Introduction


For this weeks assignment, I have decided to take a closer look into TSLA stock price, and see whether I can achieve some predicting power by using an ARIMA model. I will also compare this model to a traditional Holt’s Damped Method ETS model, and see which one preforms better.

Data <- read.csv("/Users/samuelsinger/Desktop/Time Series/Discussion 3/TSLA-4.csv")
# Convert Date variable to Date format
Data$Date <- as.Date(Data$Date, format = "%Y-%m-%d")
View(Data)

Data$Adj.Close <- as.numeric(Data$Adj.Close)

# Get the total number of observations in your dataset
num_observations <- nrow(Data)  # Assuming 'Data' is your dataset

# Create a sequence from 1 to the total number of observations
Data$Index <- seq(1, num_observations)

# Now 'new_variable' contains a sequence of numbers from 1 to the total number of observations


Data <- Data %>%
  mutate(TIME = yearmonth(Date)) %>%
  as_tsibble(index = Index)

Graphs

Data %>%
  autoplot(Adj.Close)+ 
   labs(title = "TSLA Closing Stock Price",
       subtitle = "All trading days between March 28th 2023 and March 28th 2024")

Data$DiffClose <- c(NA,diff(Data$Adj.Close))

Data %>%
  autoplot(DiffClose)+ 
   labs(title = "TSLA Closing Stock Price Delta",
       subtitle = "All trading days between March 28th 2023 and March 28th 2024")
## Warning: Removed 1 row containing missing values (`geom_line()`).
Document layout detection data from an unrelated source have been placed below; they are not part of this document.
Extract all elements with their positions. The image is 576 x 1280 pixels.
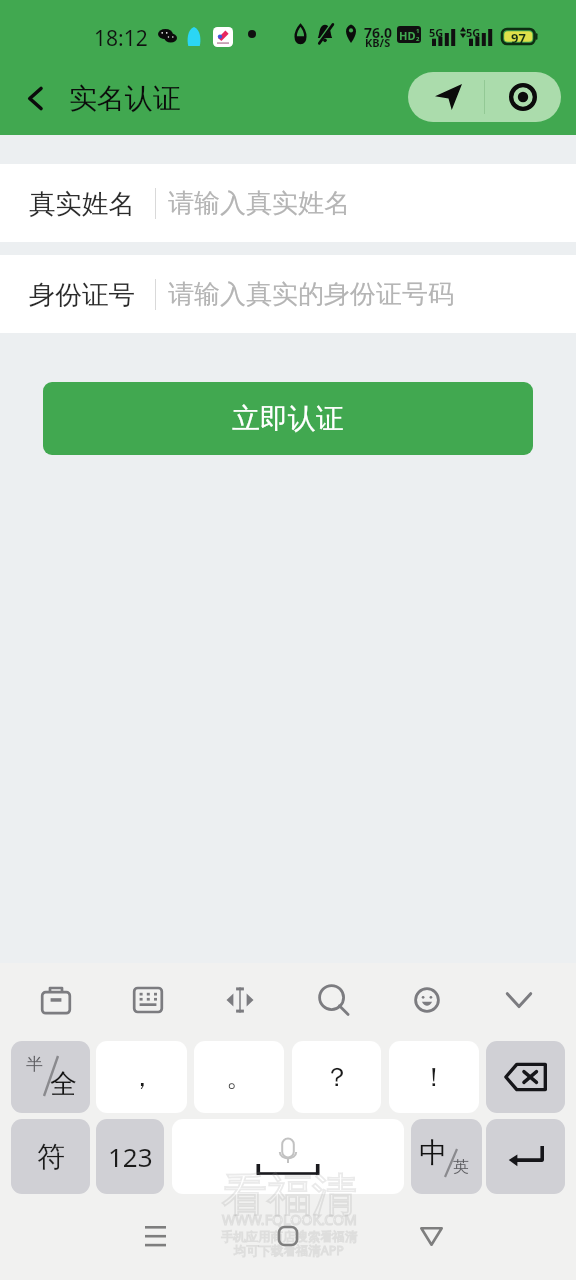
- staticText: 5G: [466, 25, 481, 40]
- staticText: 均可下载看福清APP: [234, 1242, 344, 1259]
- button[interactable]: 半: [11, 1041, 90, 1113]
- staticText: 18:12: [94, 24, 148, 53]
- button[interactable]: ！: [389, 1041, 479, 1113]
- button[interactable]: Delete: [486, 1041, 565, 1113]
- staticText: 123: [108, 1139, 153, 1174]
- staticText: ，: [129, 1061, 155, 1094]
- staticText: 符: [37, 1139, 65, 1174]
- button[interactable]: 。: [194, 1041, 284, 1113]
- button[interactable]: 真实姓名: [0, 164, 576, 242]
- staticText: 5G: [429, 25, 444, 40]
- button[interactable]: 立即认证: [43, 382, 533, 455]
- staticText: 看福清: [222, 1167, 357, 1224]
- button[interactable]: Space: [172, 1119, 404, 1194]
- button[interactable]: Move cursor: [214, 974, 266, 1026]
- button[interactable]: Menu: [485, 72, 561, 122]
- button[interactable]: Location: [408, 72, 484, 122]
- staticText: 身份证号: [29, 278, 135, 311]
- staticText: 立即认证: [232, 401, 344, 436]
- staticText: 请输入真实的身份证号码: [168, 278, 454, 311]
- staticText: 76.0: [364, 23, 392, 38]
- staticText: 1: [416, 27, 420, 35]
- button[interactable]: 123: [96, 1119, 164, 1194]
- staticText: ！: [421, 1061, 447, 1094]
- button[interactable]: Search: [308, 974, 360, 1026]
- staticText: 97: [511, 29, 526, 44]
- button[interactable]: 身份证号: [0, 255, 576, 333]
- button[interactable]: Back: [8, 62, 62, 135]
- staticText: 英: [453, 1157, 469, 1177]
- staticText: 手机应用商店搜索看福清: [221, 1229, 358, 1245]
- button[interactable]: 中: [411, 1119, 482, 1194]
- button[interactable]: Clipboard: [30, 974, 82, 1026]
- staticText: 全: [50, 1067, 77, 1101]
- staticText: 2: [416, 35, 420, 43]
- staticText: 半: [26, 1054, 43, 1075]
- button[interactable]: Recent apps: [125, 1212, 185, 1260]
- staticText: WWW.FQLOOK.COM: [222, 1210, 357, 1229]
- staticText: 中: [419, 1135, 447, 1170]
- button[interactable]: ，: [96, 1041, 187, 1113]
- button[interactable]: Emoji: [401, 974, 453, 1026]
- button[interactable]: Home: [263, 1212, 313, 1260]
- staticText: 真实姓名: [29, 187, 135, 220]
- staticText: 请输入真实姓名: [168, 187, 350, 220]
- staticText: 实名认证: [69, 81, 181, 116]
- button[interactable]: Enter: [486, 1119, 565, 1194]
- staticText: ？: [324, 1061, 350, 1094]
- button[interactable]: ？: [292, 1041, 381, 1113]
- button[interactable]: Keyboard layout: [122, 974, 174, 1026]
- staticText: HD: [399, 28, 416, 43]
- button[interactable]: Back: [406, 1212, 456, 1260]
- staticText: KB/S: [365, 35, 391, 47]
- button[interactable]: 符: [11, 1119, 90, 1194]
- button[interactable]: Hide keyboard: [493, 974, 545, 1026]
- staticText: 。: [226, 1061, 252, 1094]
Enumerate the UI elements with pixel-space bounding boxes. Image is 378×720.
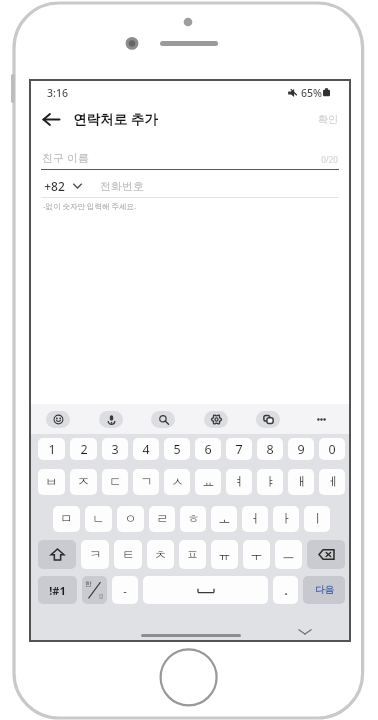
staticText: ㅔ: [326, 474, 339, 490]
button[interactable]: +82: [44, 178, 82, 194]
button[interactable]: ㅗ: [211, 506, 237, 532]
staticText: ㅠ: [218, 547, 231, 563]
button[interactable]: 다음: [303, 576, 345, 604]
staticText: 영: [98, 593, 104, 600]
staticText: 3: [111, 441, 119, 458]
staticText: 연락처로 추가: [73, 110, 158, 128]
button[interactable]: 9: [288, 438, 314, 460]
staticText: 0: [328, 441, 336, 458]
button[interactable]: Back: [38, 106, 64, 132]
staticText: 확인: [318, 113, 338, 126]
staticText: ㅐ: [295, 474, 308, 490]
staticText: 전화번호: [100, 179, 144, 193]
staticText: ㅑ: [264, 474, 277, 490]
button[interactable]: ㅐ: [288, 469, 314, 495]
staticText: ㅎ: [187, 511, 200, 527]
button[interactable]: ㅡ: [275, 540, 302, 569]
button[interactable]: Backspace: [307, 540, 345, 569]
button[interactable]: ㄴ: [85, 506, 112, 532]
staticText: ㄴ: [92, 511, 105, 527]
button[interactable]: Hide keyboard: [294, 621, 316, 643]
button[interactable]: ㅠ: [211, 540, 238, 569]
staticText: ㅇ: [124, 511, 137, 527]
staticText: ㅁ: [60, 511, 73, 527]
button[interactable]: .: [273, 576, 298, 604]
staticText: -: [123, 583, 127, 598]
button[interactable]: 1: [38, 438, 65, 460]
button[interactable]: Settings: [204, 411, 228, 428]
button[interactable]: ㅎ: [180, 506, 206, 532]
staticText: ㄷ: [109, 474, 122, 490]
staticText: ㄹ: [156, 511, 169, 527]
staticText: ㅋ: [89, 547, 102, 563]
button[interactable]: ㅏ: [273, 506, 299, 532]
staticText: ㅈ: [77, 474, 90, 490]
button[interactable]: ㄱ: [133, 469, 159, 495]
staticText: 친구 이름: [42, 150, 89, 165]
button[interactable]: Search: [151, 411, 175, 428]
button[interactable]: 2: [70, 438, 97, 460]
staticText: 다음: [315, 584, 334, 596]
staticText: .: [284, 583, 288, 598]
button[interactable]: 6: [195, 438, 221, 460]
staticText: +82: [44, 178, 65, 194]
staticText: 9: [297, 441, 305, 458]
button[interactable]: ㅍ: [179, 540, 206, 569]
staticText: ㅕ: [233, 474, 246, 490]
button[interactable]: ㅁ: [53, 506, 80, 532]
staticText: ㅏ: [280, 511, 293, 527]
button[interactable]: 5: [164, 438, 190, 460]
button[interactable]: 0: [319, 438, 345, 460]
button[interactable]: 8: [257, 438, 283, 460]
staticText: ㅗ: [218, 511, 231, 527]
button[interactable]: ㄹ: [149, 506, 175, 532]
staticText: 8: [266, 441, 274, 458]
button[interactable]: Space: [143, 576, 268, 604]
button[interactable]: ㅕ: [226, 469, 252, 495]
staticText: -없이 숫자만 입력해 주세요.: [43, 201, 136, 211]
staticText: 한: [85, 580, 92, 588]
staticText: ㅜ: [250, 547, 263, 563]
button[interactable]: 4: [133, 438, 159, 460]
button[interactable]: ㅌ: [114, 540, 142, 569]
staticText: ㄱ: [140, 474, 153, 490]
button[interactable]: More: [309, 411, 333, 428]
button[interactable]: ㅂ: [38, 469, 65, 495]
staticText: 4: [142, 441, 150, 458]
button[interactable]: ㅅ: [164, 469, 190, 495]
staticText: 5: [173, 441, 181, 458]
staticText: ㅍ: [186, 547, 199, 563]
staticText: 2: [80, 441, 88, 458]
button[interactable]: ㅛ: [195, 469, 221, 495]
staticText: ㅣ: [311, 511, 324, 527]
button[interactable]: Emoji: [46, 411, 70, 428]
staticText: ㅡ: [282, 547, 295, 563]
button[interactable]: ㅣ: [304, 506, 330, 532]
button[interactable]: ㅜ: [243, 540, 270, 569]
button[interactable]: Korean English toggle: [82, 576, 107, 604]
button[interactable]: Translate: [256, 411, 280, 428]
button[interactable]: ㅔ: [319, 469, 345, 495]
staticText: 7: [235, 441, 243, 458]
button[interactable]: 3: [102, 438, 128, 460]
button[interactable]: ㅑ: [257, 469, 283, 495]
staticText: 0/20: [321, 154, 338, 165]
button[interactable]: ㅓ: [242, 506, 268, 532]
button[interactable]: ㅇ: [117, 506, 144, 532]
button[interactable]: 7: [226, 438, 252, 460]
button[interactable]: ㄷ: [102, 469, 128, 495]
button[interactable]: !#1: [38, 576, 77, 604]
staticText: 6: [204, 441, 212, 458]
button[interactable]: ㅊ: [147, 540, 174, 569]
staticText: 1: [48, 441, 56, 458]
button[interactable]: -: [112, 576, 138, 604]
staticText: ㅌ: [122, 547, 135, 563]
button[interactable]: ㅋ: [81, 540, 109, 569]
button[interactable]: Voice input: [99, 411, 123, 428]
staticText: ㅛ: [202, 474, 215, 490]
button[interactable]: ㅈ: [70, 469, 97, 495]
staticText: 65%: [301, 86, 322, 100]
button[interactable]: 확인: [315, 109, 341, 130]
staticText: ㅓ: [249, 511, 262, 527]
button[interactable]: Shift: [38, 540, 76, 569]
As we can see from the two above graphs, while TSLA looks stationary, an argument could be made that there is a cycle taking place. To demonstrate a graph that is stationary, I created a graph showing the daily delta between the price of TSLA at close. Fortunatly, I do not have to make this adjustment in my model, as ARIMA accounts for such things automatically.

Models

Model <- Data %>%
  model(ARIMA(Adj.Close))

report(Model)
## Series: Adj.Close 
## Model: ARIMA(0,1,0) 
## 
## sigma^2 estimated as 46.19:  log likelihood=-840.51
## AIC=1683.02   AICc=1683.03   BIC=1686.55
Data %>%
  filter(Index <= 200)%>%
  model(ARIMA(Adj.Close))%>%
  forecast(h = 60) %>%
  autoplot(Data %>%
             filter(Index <= 253))

Model2 <- Data %>%
  model("Damped Holt's Method" = ETS(Adj.Close ~ error("A") + trend("Ad") + season("N")))


report(Model2)
## Series: Adj.Close 
## Model: ETS(A,Ad,N) 
##   Smoothing parameters:
##     alpha = 0.9998997 
##     beta  = 0.02074272 
##     phi   = 0.8916343 
## 
##   Initial states:
##      l[0]      b[0]
##  199.3086 -3.058864
## 
##   sigma^2:  47.1479
## 
##      AIC     AICc      BIC 
## 2381.780 2382.121 2402.980
Data %>%
  filter(Index <= 200)%>%
  model("Damped Holt's Method" = ETS(Adj.Close ~ error("A") + trend("Ad") + season("N"))) %>%
  forecast(h = 60) %>%
  autoplot(Data %>%
             filter(Index <= 253))


The ARIMA model selected is the Random walk model with no drift. In simple terms, this model takes on the value of \(y_{t-1}\), and carries on with it.
The ETS model I selected is a traditional Damped Holt’s Method, which is an adjustment to the traditional naive forecasts, as it allows for a trend to be accounted for in the forecast. The dampening factor is useful because rather than simply continuing the trend, it “slows” the slope down.
Comparing the AIC, AICc, and BIC values clearly shows the dominance. of the ARIMA model over the ETS model.
Graphically, the forecasts seem fairly similar, however the downward sloping trend, as well as the dampening effect seems to be working against the fortunes of the ETS model.
Admittedly, TSLA is not a great time series to predict, as a lot of its fluctuations come from exogenous influences. However, if I were to choose, I would use the ARIMA model.